I had a lovely nap yesterday evening. Like, probably 90 minutes or so. I think I had gotten a little overheated earlier yesterday, and I took my better half's rather pleading suggestion to surrender, get in bed and drift off to sleepytown.
As an old person who is rather new to napping, this was Bliss. Why am I only getting this now?
When I rose from my nap, I felt like a new hooman. I heated up a great home-cooked meal out of the freezer, hung out with the Tigger Kitteh out in the night air for a spell, watched a Joanna Lumley travel show, then got a good night's sleep. So when Tigger mao-wooed from another room and woke me at 5:30, I didn't mind.
I retired last year but really have not given myself enough permission to do things like take naps when I'm tired. There has always been a part of me that's hyper-alert, and I applied that daily for sometimes 12 hours a day during my working life.
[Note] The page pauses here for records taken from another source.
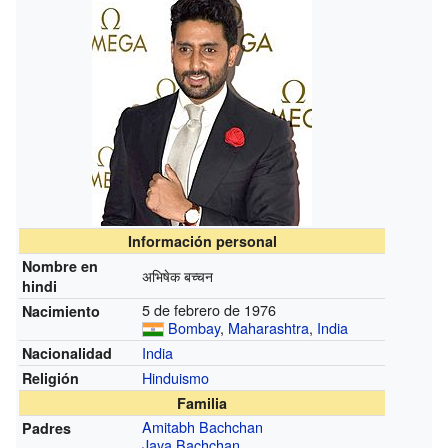
Información personal
Nombre en
अभिषेक बच्चन
hindi
5 de febrero de 1976
Nacimiento
Bombay
,
Maharashtra
,
India
India
Nacionalidad
Hinduismo
Religión
Familia
Amitabh Bachchan
Padres
Jaya Bachchan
Now I am certainly slowing down, especially cognitively. I have an MRI of my noggin scheduled next week to see what, if anything, is going on up there. Meantime, I will nap more.
So here's an alcohol story.
Acquaintance was a trucker. His route was Port of Baltimore to the Smirnoff distillery in Connecticut. His tanker's cargo: pure drinkin' alcohol.
He was allowed a certain amount of ullage (great word!), i.e., evaporation of the alcohol while in transit, as one would expect from a volatile cargo.
It took him not long at all to compute that if he drove like a bat on fire out of hell, and didn't stop for nuffin, that he would have a *substantial* amount of, err, ullage credit, so to speak.
Can't remember the amount, but with an 8,000 gallon tanker, what, 50 gallons of ullage? Wouldn't be more than a rounding error on the topline.
So 20 miles or so from the distillery, he would pull off and be met by his cadre with puh-lenty of 5 gallon containers. Glug glug glug!
Eventually, he was caught and lost his jerb. How'd he get caught? Same way most crims get caught: SOMEBODY BLABBED ABOUT IT.
Insert WWII Poster: "Be like Dad! Keep Mum"!